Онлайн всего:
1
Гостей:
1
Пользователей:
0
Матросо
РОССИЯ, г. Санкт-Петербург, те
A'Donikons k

***

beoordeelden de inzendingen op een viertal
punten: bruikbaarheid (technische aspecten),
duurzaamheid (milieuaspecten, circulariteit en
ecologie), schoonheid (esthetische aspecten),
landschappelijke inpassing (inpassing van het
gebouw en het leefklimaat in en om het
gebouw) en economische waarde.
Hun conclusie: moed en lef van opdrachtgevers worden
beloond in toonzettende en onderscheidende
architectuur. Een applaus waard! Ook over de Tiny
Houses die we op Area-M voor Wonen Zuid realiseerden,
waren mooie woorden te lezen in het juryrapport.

***

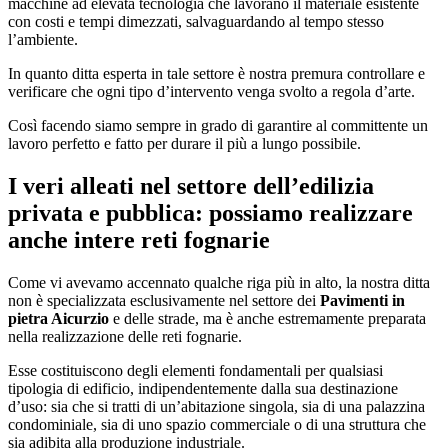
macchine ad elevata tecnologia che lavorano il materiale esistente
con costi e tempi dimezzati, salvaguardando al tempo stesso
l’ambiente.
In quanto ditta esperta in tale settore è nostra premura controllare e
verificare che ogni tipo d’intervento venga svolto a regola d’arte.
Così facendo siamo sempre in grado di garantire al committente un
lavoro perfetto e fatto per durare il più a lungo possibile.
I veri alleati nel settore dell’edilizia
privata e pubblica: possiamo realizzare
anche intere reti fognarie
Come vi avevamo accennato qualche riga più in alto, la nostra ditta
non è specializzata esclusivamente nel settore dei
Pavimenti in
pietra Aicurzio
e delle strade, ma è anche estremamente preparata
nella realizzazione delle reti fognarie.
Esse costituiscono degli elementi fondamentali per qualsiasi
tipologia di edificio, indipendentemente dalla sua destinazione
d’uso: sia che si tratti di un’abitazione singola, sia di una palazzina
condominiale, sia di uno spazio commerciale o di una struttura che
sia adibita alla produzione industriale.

***

Work to be completed:
If a line of the material contains the word "reti", pick it out and copy it.

Finished task:
anche intere reti fognarie
nella realizzazione delle reti fognarie.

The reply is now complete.